ObamaCare will weather that change just fine. How? Nurses and other paramedic personnel can substitute for physicians and new technology is making remote monitoring of patients easier than ever before.
That’s more in the ‘put on a happy face’ department. Scott Gottlieb is a fellow at AEI, and wrote more accurately under the headline “Obamacare won’t create a shortage of doctors. That doesn’t mean you’ll have access to them.” He says: “While there is unlikely to be a doctor “shortage” for the reasons we argue in the New York Times, that doesn’t mean that the Obamacare plans will enable broad access to these providers. The Obamacare plans are a throwback to the old HMO model that was soundly rejected in the 1990s in favor of PPO style health plans.” He adds:
I found one Obamacare health plan that offers access to only seven pediatricians for a county with 260,000 children.
John Goodman at the National Center for Policy Analysis, however suggests that there are two features of ObamaCare that will substantially increase the demand, while nothing in the law increases supply. When people take steps to increase their access in response to growing waiting times, the success of some will increase the rationing problems for everyone else.
We don’t know how many people will end up insured under ObamaCare, but the administration’s goal was adding 30 million people. When they acquire insurance, economic studies suggest that they will double their use of the health care system.

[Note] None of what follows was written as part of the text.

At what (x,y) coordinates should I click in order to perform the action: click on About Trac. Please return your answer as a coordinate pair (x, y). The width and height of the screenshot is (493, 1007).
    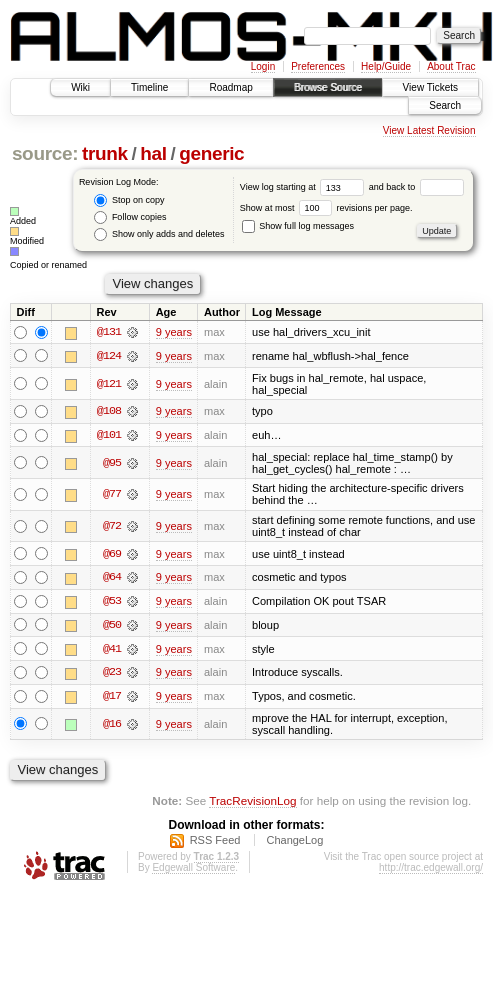     Looking at the image, I should click on (451, 66).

The health reform law says that health insurance must cover the tests and procedures recommended by the U.S. Preventive Services Task Force. (?) Scholars at Duke University have calculated that arranging for and counseling patients about all those screenings would require 1,773 hours of the average primary care physicians’ time each year, or 7.4 hours per working day. That’s searching for problems and talking about the search. If the screenings turn up something, that’s more hours.
In a normal market, when demand exceeds supply, the price rises until it reaches a market clearing level. But under ObamaCare, Americans do not primarily pay for care with their own money — they pay with time. When demand exceeds supply, doctors have a lot of flexibility about who they see, and they tend to see those patients who pay the highest fee. The patients who pay below-market prices will wait the longest. That includes the elderly and people with subsidized insurance in the ObamaCare exchanges.
Dr. Goodman predicts that concierge medicine will grow rapidly, those who can afford it will have a concierge physician, and we will quickly evolve into a two-tiered health care system with those who can afford it getting more care and better care. The more vulnerable populations may have less access to care than they had before ObamaCare became law. Nice going, Obama.